本件は、Y社に雇用されていたXが、平成27年4月の賃金減額及び平成28年4月の解雇は、いずれも理由がなく無効であるとして、雇用契約に基づき、雇用契約上の権利を有する地位にあることの確認を求めるとともに、解雇後の賃金として、雇用契約に基づき、平成28年6月から本判決確定の日まで、毎月末日限り、賃金減額前3か月間の平均である月額約32万円等の支払、Y社による解雇は不法行為にも当たるとして、不法行為に基づく損害賠償として、慰謝料100万円等の支払並びに同意なく減額された平成27年4月分から平成28年4月分までの賃金の差額分として、雇用契約に基づき、約114万円等の支払を求めた事案である。

【裁判所の判断】

解雇は有効

賃金減額は無効

【判例のポイント】

1 本件給与体系変更に対するXの同意は、賃金の減額に対する同意であり、賃金債権の一部放棄に対する同意と同視できるから、Xの同意が、自由な意思に基づくものであると認めるに足りる合理的な理由が客観的に存在するときに有効となるところ、Xは、Y社従業員から本件給与体系の変更を告げられた際、給与の減額になることを明確に認識したうえで、入社前に聞いていないなどとして受け入れない意思を表明し、その後総務部長から送信されてきた給与についての確認書には、職を失わないために渋々署名押印したことなどを踏まえると、Xの本件給与体系変更に対する同意が自由な意思に基づくものであると認めるに足りる合理的な理由が客観的に存在するとは認められないこと等から、本件給与体系変更による賃金の減額は無効であり、Xは、Y社に対し、減額された賃金分の支払請求権を有する。

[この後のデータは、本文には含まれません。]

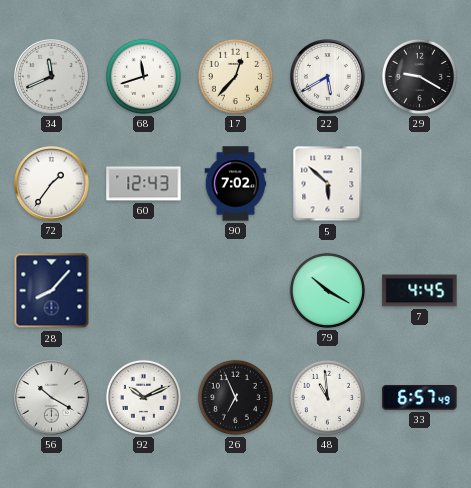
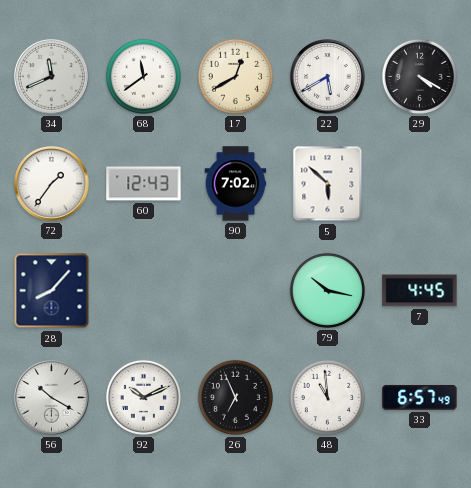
68: 11:42 -> 11:39
17: 12:37 -> 12:40
29: 9:20 -> 4:20
79: 10:20 -> 10:17
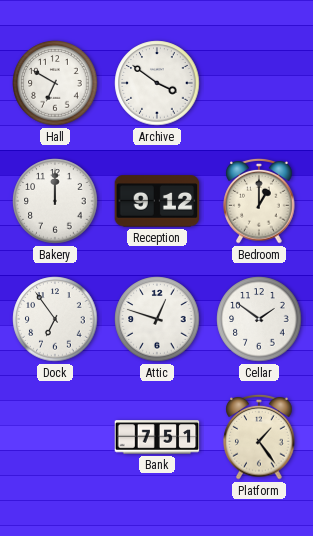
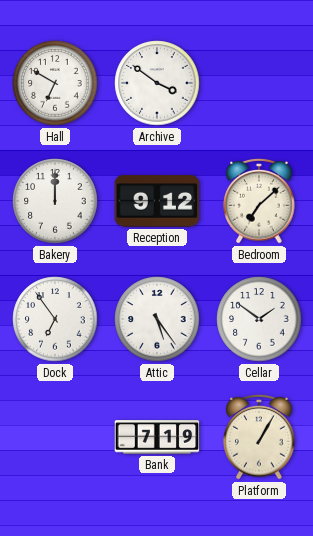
Bedroom: 1:00 -> 7:08
Attic: 12:48 -> 5:24
Bank: 7:51 -> 7:19
Platform: 1:24 -> 1:05
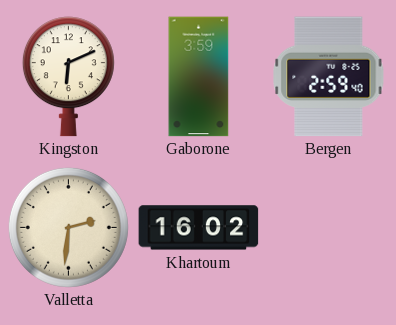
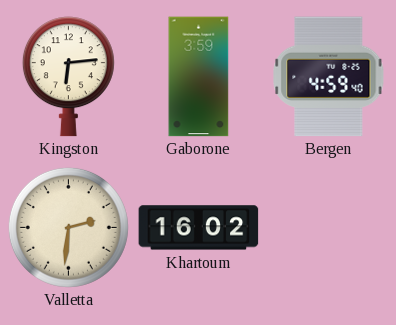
Kingston: 6:11 -> 6:14
Bergen: 2:59 -> 4:59
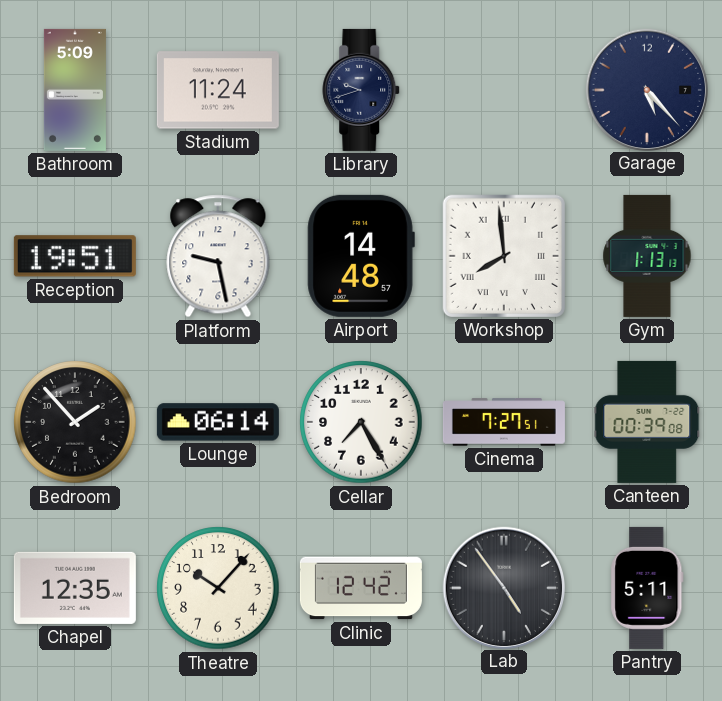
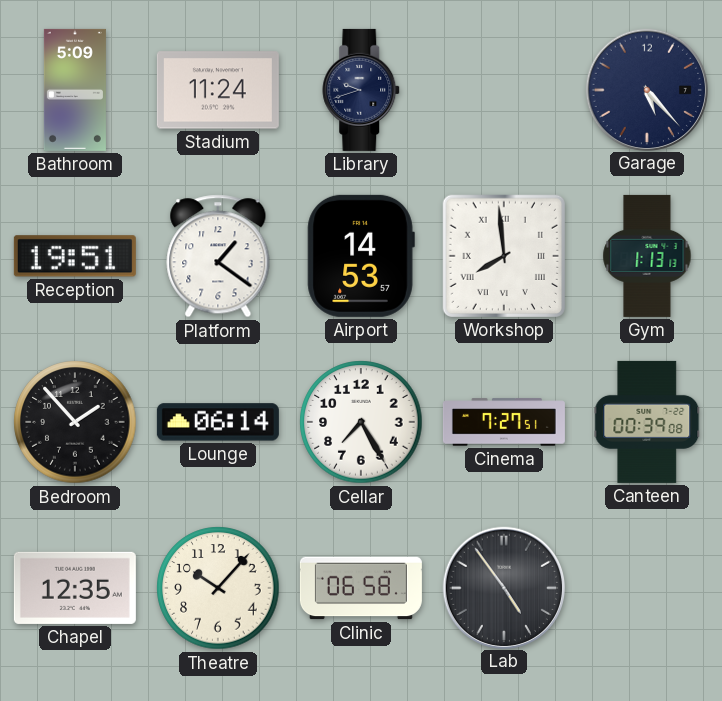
Platform: 9:28 -> 1:21
Airport: 14:48 -> 14:53
Clinic: 12:42 -> 06:58
Pantry: 5:11 -> none
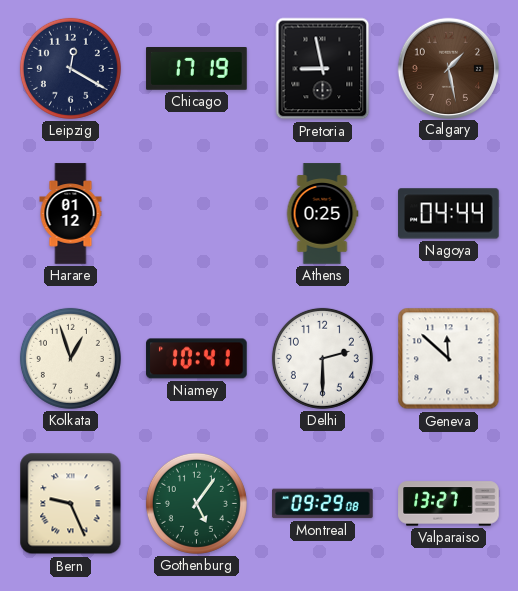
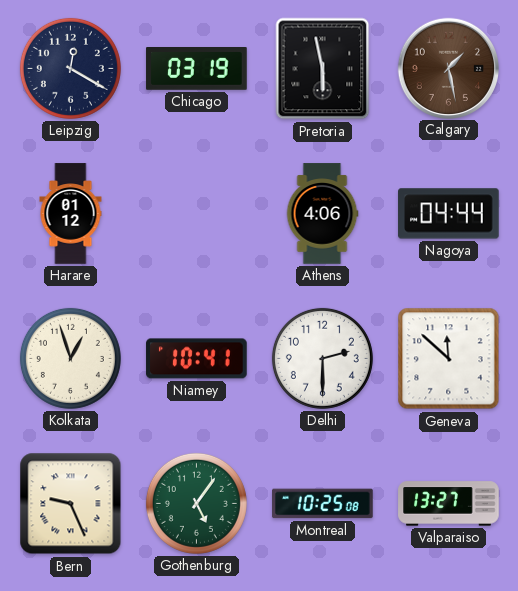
Chicago: 17:19 -> 03:19
Pretoria: 8:58 -> 5:58
Athens: 0:25 -> 4:06
Montreal: 09:29 -> 10:25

2 本件解雇は、Xが、誠実に営業活動を行わなかったことにより営業成績が悪かったことを理由とするもので、Y社の就業規則所定の解雇事由である「能率が著しく低下し、または向上の見込みがないと認めたとき」に該当し、実体面での理由は十分に存在すること、XのY社に対するスケジュールの報告に虚偽が相当数含まれており、訪問していないにもかかわらず交通費の精算を行ったものもあることを考慮すると、XとY社との信頼関係は破壊されているといわざるを得ないこと、解雇に向けた具体的な指導や警告が存在しない手続上の問題は、Y社の営業社員が全員経験豊富な中途採用社員であり、毎週営業会議を行っていたという状況の下では、Xの営業活動に対する不誠実さや営業成績の悪さを凌ぐものとはいえないというべきであることを踏まえると、本件解雇は、客観的に合理的な理由があり、社会通念上相当である。

上記判例のポイント1については、特に注意が必要ですね。

とりあえず同意さえとれば何でも有効と考えるのはやめましょう。実務ではそういう取扱いはしていません。

解雇を選択する前には必ず顧問弁護士に相談の上、慎重かつ適切に対応することが肝心です。決して、素人判断で進めないようにしましょう。